→ What to produce
Reproduce each entry below in full, exactly as it was given.

→ Source data

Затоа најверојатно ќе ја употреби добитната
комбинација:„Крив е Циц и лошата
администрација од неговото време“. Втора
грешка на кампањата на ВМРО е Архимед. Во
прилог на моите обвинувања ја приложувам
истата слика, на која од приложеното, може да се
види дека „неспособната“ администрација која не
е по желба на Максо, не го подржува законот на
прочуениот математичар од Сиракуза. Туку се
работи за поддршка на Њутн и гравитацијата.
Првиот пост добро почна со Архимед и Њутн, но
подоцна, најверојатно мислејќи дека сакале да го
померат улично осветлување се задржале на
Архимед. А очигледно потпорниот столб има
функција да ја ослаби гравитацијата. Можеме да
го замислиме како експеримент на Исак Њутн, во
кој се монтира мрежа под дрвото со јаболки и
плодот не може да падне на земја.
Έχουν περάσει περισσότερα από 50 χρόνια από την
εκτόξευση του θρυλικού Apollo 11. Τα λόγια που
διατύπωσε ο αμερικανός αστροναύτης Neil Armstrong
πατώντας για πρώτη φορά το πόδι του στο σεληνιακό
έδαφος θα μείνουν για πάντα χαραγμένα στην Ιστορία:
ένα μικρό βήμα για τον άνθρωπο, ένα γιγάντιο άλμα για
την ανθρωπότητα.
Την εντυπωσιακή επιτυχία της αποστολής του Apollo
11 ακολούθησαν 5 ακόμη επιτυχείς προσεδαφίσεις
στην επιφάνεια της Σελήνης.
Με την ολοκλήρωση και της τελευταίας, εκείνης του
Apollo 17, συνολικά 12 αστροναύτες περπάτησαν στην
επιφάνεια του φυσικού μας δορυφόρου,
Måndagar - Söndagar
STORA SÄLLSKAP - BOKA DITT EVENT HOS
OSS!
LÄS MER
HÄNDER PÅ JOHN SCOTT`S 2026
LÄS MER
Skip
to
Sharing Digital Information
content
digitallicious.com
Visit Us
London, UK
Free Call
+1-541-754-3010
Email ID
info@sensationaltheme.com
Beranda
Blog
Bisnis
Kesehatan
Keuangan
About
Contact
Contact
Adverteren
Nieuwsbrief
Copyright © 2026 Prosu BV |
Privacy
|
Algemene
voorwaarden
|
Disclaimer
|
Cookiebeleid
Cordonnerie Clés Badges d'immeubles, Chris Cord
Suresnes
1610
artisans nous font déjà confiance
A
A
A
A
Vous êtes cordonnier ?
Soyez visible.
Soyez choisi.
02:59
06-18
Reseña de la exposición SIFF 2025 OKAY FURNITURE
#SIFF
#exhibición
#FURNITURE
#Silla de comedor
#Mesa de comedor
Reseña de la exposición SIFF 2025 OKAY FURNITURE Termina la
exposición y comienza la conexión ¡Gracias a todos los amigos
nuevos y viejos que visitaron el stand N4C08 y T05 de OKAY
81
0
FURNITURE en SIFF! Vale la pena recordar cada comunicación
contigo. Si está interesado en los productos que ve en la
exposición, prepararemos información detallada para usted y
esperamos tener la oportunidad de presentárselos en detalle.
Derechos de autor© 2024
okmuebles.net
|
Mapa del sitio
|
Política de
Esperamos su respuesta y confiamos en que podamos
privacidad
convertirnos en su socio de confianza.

→ Worked solution
Затоа најверојатно ќе ја употреби добитната
комбинација:„Крив е Циц и лошата
администрација од неговото време“. Втора
грешка на кампањата на ВМРО е Архимед. Во
прилог на моите обвинувања ја приложувам
истата слика, на која од приложеното, може да се
види дека „неспособната“ администрација која не
е по желба на Максо, не го подржува законот на
прочуениот математичар од Сиракуза. Туку се
работи за поддршка на Њутн и гравитацијата.
Првиот пост добро почна со Архимед и Њутн, но
подоцна, најверојатно мислејќи дека сакале да го
померат улично осветлување се задржале на
Архимед. А очигледно потпорниот столб има
функција да ја ослаби гравитацијата. Можеме да
го замислиме како експеримент на Исак Њутн, во
кој се монтира мрежа под дрвото со јаболки и
плодот не може да падне на земја.
Έχουν περάσει περισσότερα από 50 χρόνια από την
εκτόξευση του θρυλικού Apollo 11. Τα λόγια που
διατύπωσε ο αμερικανός αστροναύτης Neil Armstrong
πατώντας για πρώτη φορά το πόδι του στο σεληνιακό
έδαφος θα μείνουν για πάντα χαραγμένα στην Ιστορία:
ένα μικρό βήμα για τον άνθρωπο, ένα γιγάντιο άλμα για
την ανθρωπότητα.
Την εντυπωσιακή επιτυχία της αποστολής του Apollo
11 ακολούθησαν 5 ακόμη επιτυχείς προσεδαφίσεις
στην επιφάνεια της Σελήνης.
Με την ολοκλήρωση και της τελευταίας, εκείνης του
Apollo 17, συνολικά 12 αστροναύτες περπάτησαν στην
επιφάνεια του φυσικού μας δορυφόρου,
Måndagar - Söndagar
STORA SÄLLSKAP - BOKA DITT EVENT HOS
OSS!
LÄS MER
HÄNDER PÅ JOHN SCOTT`S 2026
LÄS MER
Skip
to
Sharing Digital Information
content
digitallicious.com
Visit Us
London, UK
Free Call
+1-541-754-3010
Email ID
info@sensationaltheme.com
Beranda
Blog
Bisnis
Kesehatan
Keuangan
About
Contact
Contact
Adverteren
Nieuwsbrief
Copyright © 2026 Prosu BV |
Privacy
|
Algemene
voorwaarden
|
Disclaimer
|
Cookiebeleid
Cordonnerie Clés Badges d'immeubles, Chris Cord
Suresnes
1610
artisans nous font déjà confiance
A
A
A
A
Vous êtes cordonnier ?
Soyez visible.
Soyez choisi.
02:59
06-18
Reseña de la exposición SIFF 2025 OKAY FURNITURE
#SIFF
#exhibición
#FURNITURE
#Silla de comedor
#Mesa de comedor
Reseña de la exposición SIFF 2025 OKAY FURNITURE Termina la
exposición y comienza la conexión ¡Gracias a todos los amigos
nuevos y viejos que visitaron el stand N4C08 y T05 de OKAY
81
0
FURNITURE en SIFF! Vale la pena recordar cada comunicación
contigo. Si está interesado en los productos que ve en la
exposición, prepararemos información detallada para usted y
esperamos tener la oportunidad de presentárselos en detalle.
Derechos de autor© 2024
okmuebles.net
|
Mapa del sitio
|
Política de
Esperamos su respuesta y confiamos en que podamos
privacidad
convertirnos en su socio de confianza.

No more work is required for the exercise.